The last thing the Boston Red Sox needed was for Jim Poole to crash their pennant chase party as an univited and practically unknown participant.
You could hardly call the Orioles' lefthanded reliever a guest, and he was definitely much more than a spectator. For five innings last night Poole dazzled the Red Sox with a good breaking ball and an effective fastball, allowing just one hit while facing the minimum of 15 batters.
The result was a 4-3 win for the Orioles that kept the Red Sox from moving to within a half-game of the American League East lead. The Toronto Blue Jays, limping through a tough West Coast trip, maintained a 1 1/2 -game lead despite losing to California, 10-9.
It would be difficult to prove it by his results, but last night was the longest outing of Poole's professional career. "I went six innings once in 1986," said Poole (2-0). "That was in a summer league game after my sophomore year in college [Georgia Tech]."
Poole is one of those guys who has been a relief pitcher, maybe out of necessity, for as long as he cares to remember. "I made one start in college and lasted two-thirds of an inning," he said. "My other 119 appearances were all in relief."
Why one start? "We were playing in Hawaii and needed an extra starter," he said. "I had pitched in relief a couple of days before, so I went out there."
What about high school? "Oh, I was a starter in high school," he said. "But I was terrible then."
How terrible? "I was 2-and-16," Poole said with a sheepish smile.
Before joining the Orioles, Poole said his longest outing was "three-plus innings," so it would figure last night's game was like a marathon.
"It was a different feeling, I kind of liked it," he said. "I felt fine. I didn't feel like it was a long stint."
Using only 61 pitches (41 strikes) helped. "That's the difference," said Poole. "Everybody talks about innings, but it's the number of pitches. That [61 pitches] is about four innings for me -- 15 pitches an inning."
When Poole entered the game the Orioles were in a precarious position, nursing a 3-2 lead with the bases loaded and nobody out in the fourth inning. Pinch hitter Tom Brunansky hit a sharp double-play ball to shortstop Cal Ripken to tie the game and Poole proceeded to retire 13 straight hitters before giving up a two-out single to Jody Reed in the eighth.
He then struck out Phil Plantier to finish the inning, and his evening's work. Gregg Olson pitched the ninth and picked up his 30th save.
"Bases loaded, nobody out . . . that was a big moment," Boston manager Joe Morgan said of Brunansky's at-bat. "If we get a hit there, you don't know what could happen. He hit it well, but in the wrong direction."
Morgan cited two plays as the keys to the game -- Brunansky's double play, and a two-out play on Mike Devereaux at first base that produced a third run for the Orioles in the second inning. Red Sox shortstop Luis Rivera booted a grounder by Devereaux, who beat the throw to first, a play Morgan disputed with umpire Jim McKean.

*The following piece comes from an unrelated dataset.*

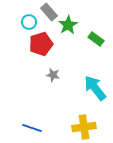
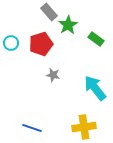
cyan circle: moved 18 px left, 21 px down
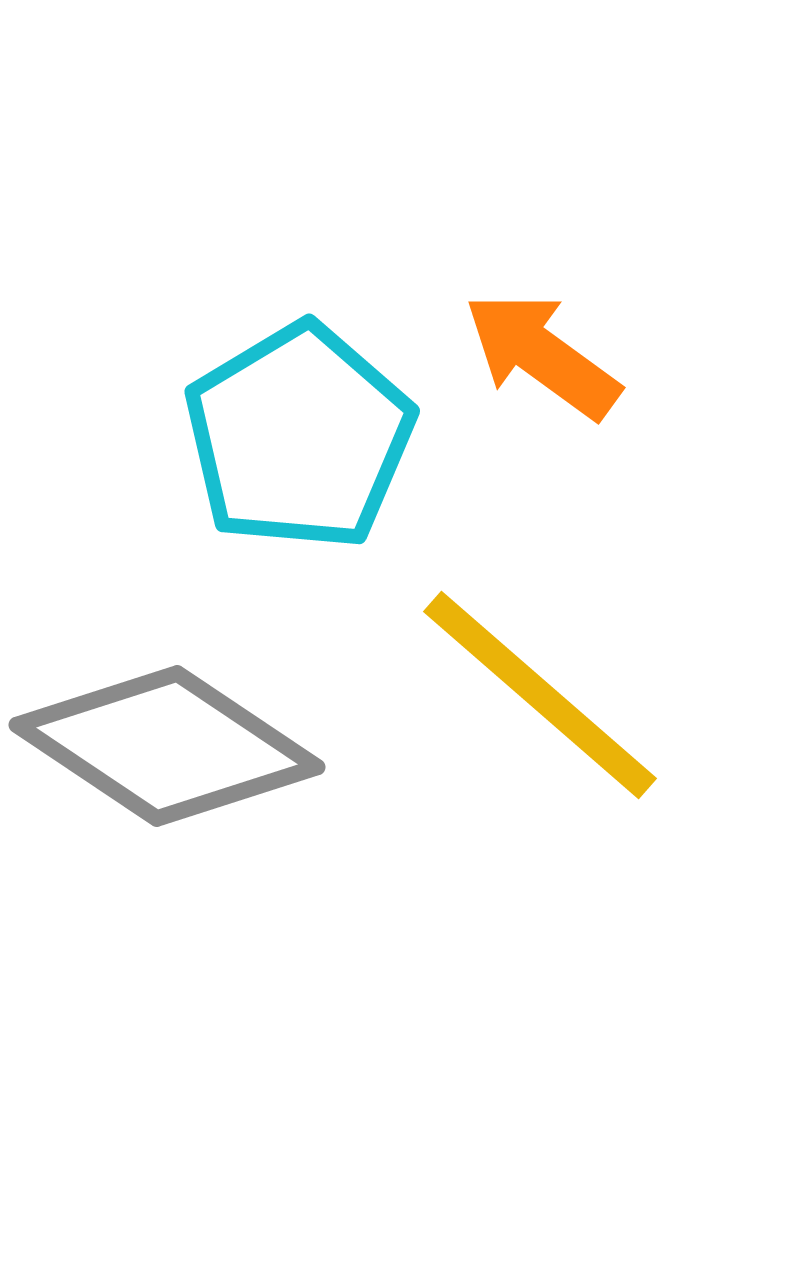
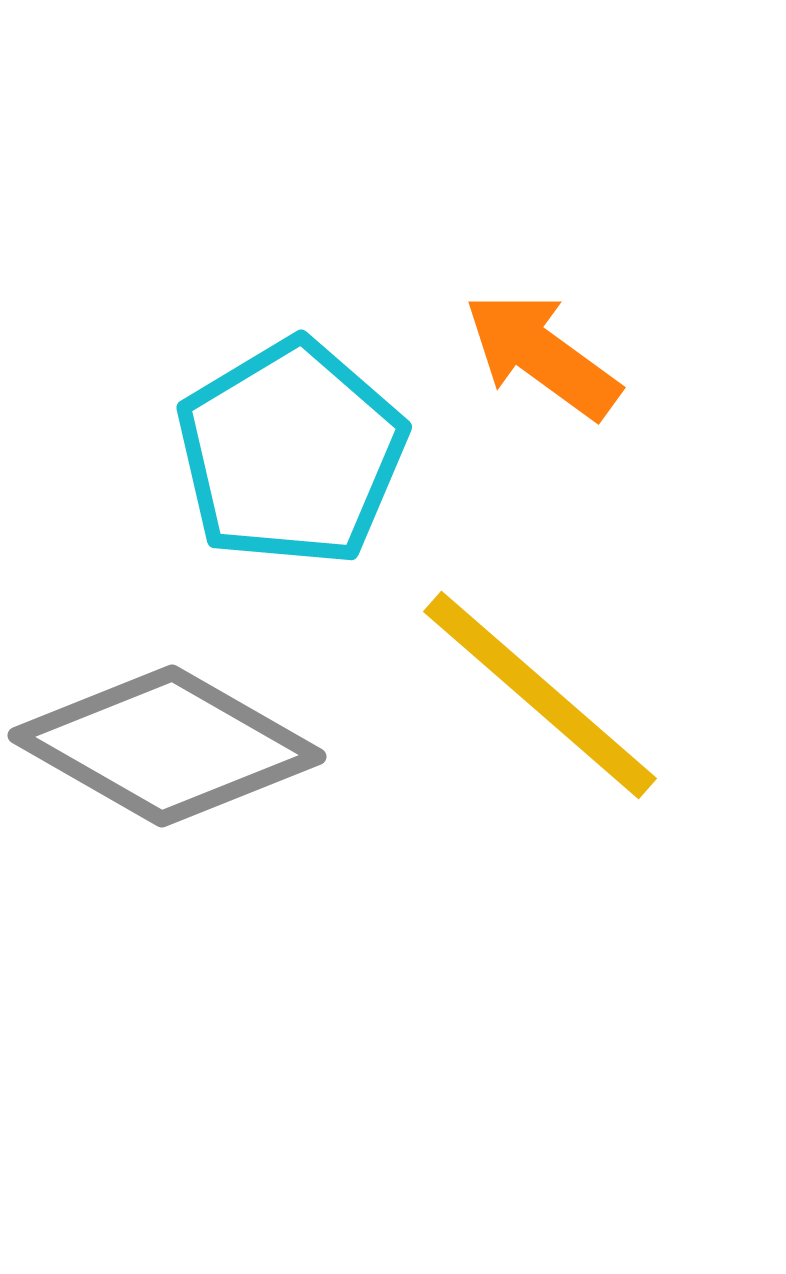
cyan pentagon: moved 8 px left, 16 px down
gray diamond: rotated 4 degrees counterclockwise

However, the biggest play of the game might have come in the very first inning. The Red Sox opened the game with four straight hits off Jose Mesa -- a pair of singles and two doubles -- but scored only two runs. The key was leftfielder Joe Orsulak's major-league leading 21st assist as he threw out Reed trying to stretch a single into a double.
Once Poole got the Orioles through Boston's fourth-inning threat, the Red Sox offense was finished for the night. They managed only two more baserunners -- Reed in the eighth and Mike Greenwell (hit by an Olson pitch) in the ninth, before Mo Vaughn hit into a game-ending double play.
On a night the Red Sox missed a chance to pull even with the Blue Jays in the all important loss column (commonly known as the AILC), the game belonged to Poole. Until two months ago he was an obscure 25-year-old lefthander who had been traded and sold on waivers (from Texas) since last season.
He was so pumped up that he needed only about 10 warmup pitches in the bullpen ("I couldn't believe he got ready that fast," said Mike Flanagan) and was close to hyperventilating when he came off the mound in the fourth inning.
For a guy who was 2-and-16 as a high school pitcher, Jim Poole has come a long way, thank you baby.